China’s securities watchdog mulls tougher measures to curb fraud in A-share listings

CSRC vice chairman says the regulator is considering revoking licences from brokerage companies involved in fraud, a move analyst say is long overdue

PUBLISHED : Wednesday, 27 July, 2016, 4:04pm
UPDATED : Wednesday, 27 July, 2016, 9:56pm

A top official with China’s securities watchdog said authorities may revoke investment banking licenses held by mainland brokerage companies if they are found to be involved in fraud, a move some analysts said is needed to curb the misleading information disclosure that pervades the A-share market.

China Securities Regulatory Commission (CSRC) vice chairman Li Chao said the regulator was considering revoking licenses for initial public offering (IPO) sponsorships if brokerages were found to be involved in fraud during the listing process, according to a report by Brokerage China, an online publication under state-owned Securities Times.

Currently, brokerage companies found guilty of fraudulent activities only receive fines and a suspension of their investment banking business. Analysts have long criticised this lenient approach as the main reason for the prevailing environment of fraud and misleading information disclosure on the mainland’s A-share market.

“Some brokerage companies carry out insufficient verification and examination into the initial public offering (IPO) candidates, while the sponsorship letters they issue have fake information, misleading statements or major omissions,” said Li, who made the comments during a recent training session of industry professionals on Tuesday, according to Brokerage China.

Song Qinghui, an independent economist based in Beijing, said the only effective way to get the attention of the brokerage companies was by “revoking the investment banking licenses for the misconduct”.

Some brokerage companies carry out insufficient verification and examination into the initial public offering (IPO) candidates
Li Chao, China Securities Regulatory Commission vice chairman

He said the current rating system used by the CSRC to regulate brokerage companies was too loose.

In mid July, the CSRC announced it had downgraded more than half of the mainland Chinese brokerages in an annual review based on their compliance management and risk control. The assessment did not look at their assets and credibility.

The downgraded companies will receive more frequent and stricter checks from regulators, and will have to sink a higher proportion of their revenue into the investors’ protection fund which is managed by a specialised company under the CSRC.

Song said that because the regulator’s rating system was not publicly released it would be impossible to quantify misconduct by a certain brokerage company based on its rating.

“For example, some brokerage firms have been warned and fined by the regulators constantly last year. But it did not affect their rating,” he said.

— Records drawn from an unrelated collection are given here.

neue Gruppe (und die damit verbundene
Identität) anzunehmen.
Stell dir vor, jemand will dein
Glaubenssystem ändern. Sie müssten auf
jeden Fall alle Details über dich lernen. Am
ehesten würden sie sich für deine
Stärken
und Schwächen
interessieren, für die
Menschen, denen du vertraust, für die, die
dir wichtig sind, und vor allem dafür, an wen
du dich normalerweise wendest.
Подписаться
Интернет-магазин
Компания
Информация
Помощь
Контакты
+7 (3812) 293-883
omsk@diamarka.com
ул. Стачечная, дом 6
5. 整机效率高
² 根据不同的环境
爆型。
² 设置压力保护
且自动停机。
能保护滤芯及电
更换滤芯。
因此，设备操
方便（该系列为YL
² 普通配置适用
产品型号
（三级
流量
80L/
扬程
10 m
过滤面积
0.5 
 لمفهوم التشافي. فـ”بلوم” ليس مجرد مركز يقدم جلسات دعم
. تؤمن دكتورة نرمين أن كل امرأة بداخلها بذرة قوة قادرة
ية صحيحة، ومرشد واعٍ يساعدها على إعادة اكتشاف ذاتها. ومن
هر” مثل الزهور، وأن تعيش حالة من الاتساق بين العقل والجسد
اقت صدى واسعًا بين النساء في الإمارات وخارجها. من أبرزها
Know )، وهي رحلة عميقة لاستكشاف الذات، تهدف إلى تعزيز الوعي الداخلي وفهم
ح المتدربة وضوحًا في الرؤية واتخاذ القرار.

In June, Southeast China’s Fujian based Industrial Securities was found to be involved in IPO fraud with a company it sponsored in 2011. However, as punishment the brokerage was only ordered to temporarily suspend its investment banking business, fined 30 million yuan (HK$34.91 million) and had its fees from the listing, worth 32.78 million yuan, confiscated.

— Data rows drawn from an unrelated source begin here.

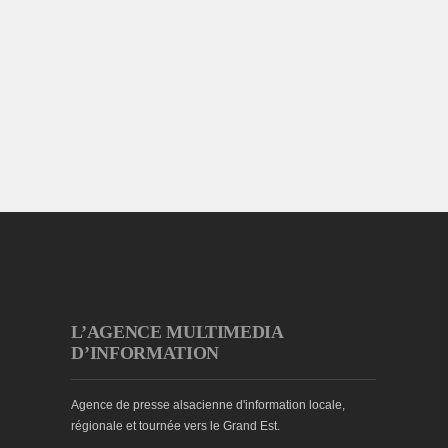
L’AGENCE MULTIMEDIA
D’INFORMATION
Agence de presse alsacienne d'information locale,
régionale et tournée vers le Grand Est.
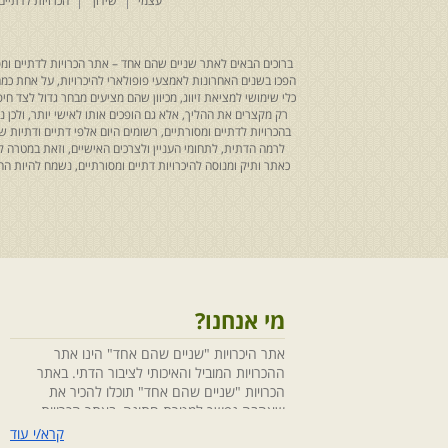
עצמי
שידוך
הכרויות לדתיים
ברוכים הבאים לאתר שניים שהם אחד – אתר הכרויות לדתיים ומסו
הפכו בשנים האחרונות לאמצעי פופולארי להיכרויות, על אחת כמה ו
כלי שימושי למציאת זיווג, מכיוון שהם מציעים מבחר גדול לצד ח
רק מקצרים את ההליך, אלא גם הופכים אותו לאישי יותר, ולכן
בהכרויות לדתיים ומסורתיים, רשומים היום אלפי דתיים ודתיו
לרמה הדתית, לתחומי העניין ולצרכים האישיים, וזאת במטרה 
כאתר ותיק ומנוסה להיכרויות דתיים ומסורתיים, נשמח להיות
מי אנחנו?
אתר היכרויות "שניים שהם אחד" הינו אתר
ההכרויות המוביל והאיכותי לציבור הדתי. באתר
הכרויות "שניים שהם אחד" תוכלו להכיר את
שאהבה נפשך למטרת חתונה, באתר הכרויות
"שניים שהם אחד" הושקעו מחשבה ומאמצים
קרא/י עוד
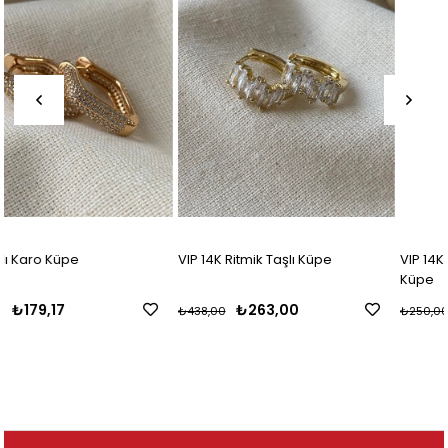
VIP 14K Ritmik Taşlı Küpe
VIP 14K Kesme Taşlı Mini Halka
Küpe
₺263,00
₺166,67
₺438,00
₺250,00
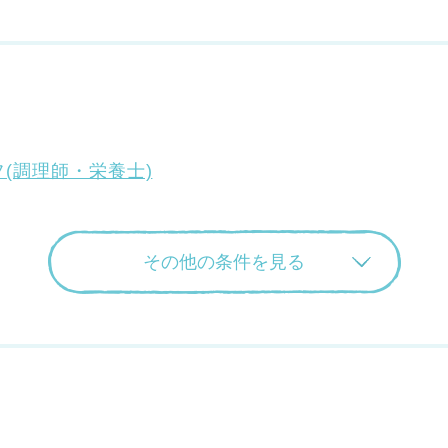
(調理師・栄養士)
その他の条件を見る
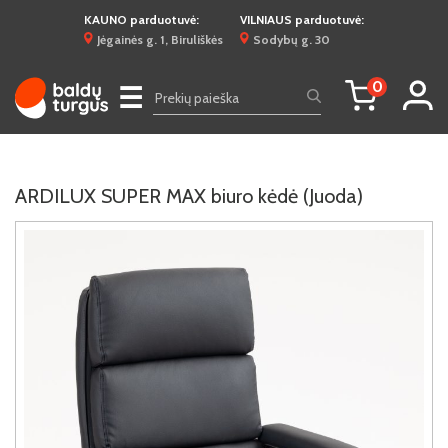
KAUNO parduotuvė:
VILNIAUS parduotuvė:
Jėgainės g. 1, Biruliškės
Sodybų g. 30
0
☰
ARDILUX SUPER MAX biuro kėdė (Juoda)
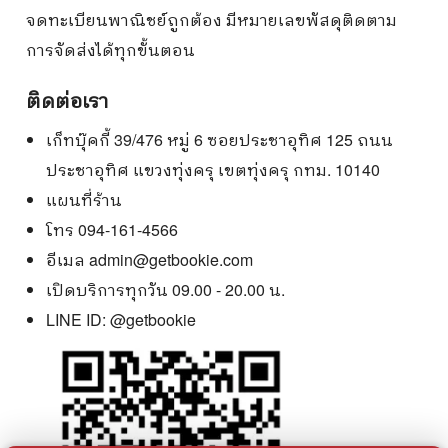
จดทะเบียนพาณิชย์ถูกต้อง มีหมายเลขพัสดุติดตาม
การจัดส่งได้ทุกขั้นตอน
ติดต่อเรา
เก็ทบุ๊คกี้ 39/476 หมู่ 6 ซอยประชาอุทิศ 125 ถนน
ประชาอุทิศ แขวงทุ่งครุ เขตทุ่งครุ กทม. 10140
แผนที่ร้าน
โทร 094-161-4566
อีเมล
admin@getbookie.com
เปิดบริการทุกวัน 09.00 - 20.00 น.
LINE ID:
@getbookie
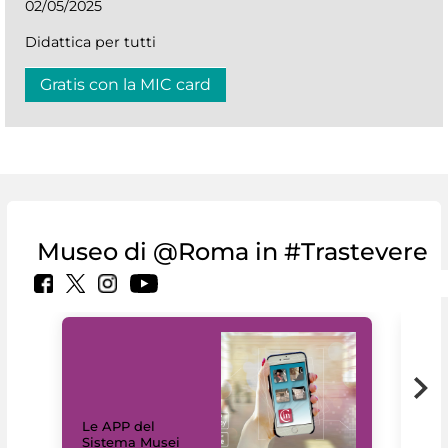
02/05/2025
Didattica per tutti
Gratis con la MIC card
Museo di @Roma in #Trastevere
Il 
Le APP del
Mus
Sistema Musei
net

The company was downgraded to BBB from AA, above the D and E categories indicating alarming levels of risk.

“The current rating system lacks deterrent power. It is worth thinking about why brokerage companies will face lawsuits and be forced to close down when violating the law, but in China they survive,” Song said.

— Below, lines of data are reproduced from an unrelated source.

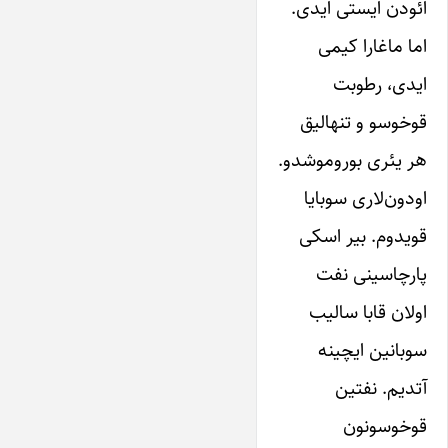
ائودن ایستی ایدی.
اما ماغارا کیمی
ایدی، رطوبت
قوخوسو و تنهالیق
هر یئری بوروموشدو.
اودون‌لاری سوبایا
قویدوم. بیر اسکی
پارچاسینی نفت
اولان قابا سالیب
سوبانین ایچینه
آتدیم. نفتین
قوخوسونون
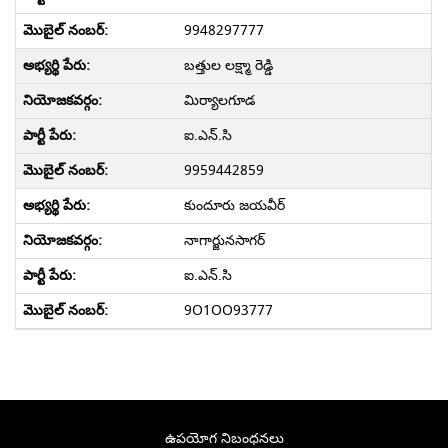
9948297777
బత్తుల లక్ష్మా రెడ్డి
మిర్యాలగూడ
ఐ.ఎన్.సి
9959442859
కుందూరు జయవీర్
నాగార్జునసాగర్
ఐ.ఎన్.సి
9O1OO93777
ఉపయోగ నిబంధనలు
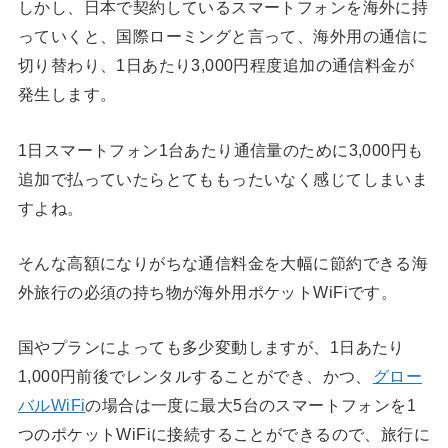
しかし、日本で契約しているスマートフォンを海外に持
っていくと、国際ローミングと言って、海外用の通信に
切り替わり、1日あたり3,000円程度追加の通信料金が
発生します。
1日スマートフォン1台あたり通信量のために3,000円も
追加で払っていたらとてももったいなく感じてしまいま
すよね。
そんな高額になりがちな通信料金を大幅に節約できる海
外旅行の必須の持ち物が海外用ポケットWiFiです。
国やプランによっても多少変動しますが、1日あたり
1,000円前後でレンタルすることができ、かつ、
グロー
バルWiFi
の場合は一度に最大5台のスマートフォンを1
つのポケットWiFiに接続することができるので、旅行に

During Tuesday’s training session CSRC’s Li also said the regulator would scrap its “caring” stance towards brokerage companies while carrying out supervision in a stricter manner, the mainland-based 21st Century Business Herald reported.

Zhang Wei, an analyst with Guotai Junan Securities in Shanghai, said this year’s shift to a stricter regulatory attitude from the securities watchdog was “more drastic than expectation”.

Under the former CSRC chairman Xiao Gang, the watchdog had pushed for a more liberalised regulatory approach to create a market-driven price setting environment for IPOs and share placements. However, the move was reversed after a market rout hit the mainland stock market last June, slicing 40 per cent off the value of the benchmark index over a period of several weeks. Liu Shiyu, a former central bank deputy governor, took over the position from Xiao and began to push for a more prudent regulatory style.

The CSRC has been introducing new rules to regulate financing activities in the market. In June this year it issued a set of detailed rules regulating back-door listings, prompting an increasing number of mainland listed companies to drop plans to revamp their business through share placements or via reverse mergers.

According to state-owned Securities Daily, 41 mainland-listed companies have cancelled their business restructuring plans following introduction of the rules three weeks ago.

Previously, listed companies tended to revamp their businesses to fit a hot new theme, like “Internet Plus”, or “entertainment”, as stocks categorised under these labels enjoyed higher valuations. Investors would flock in and push the share prices higher.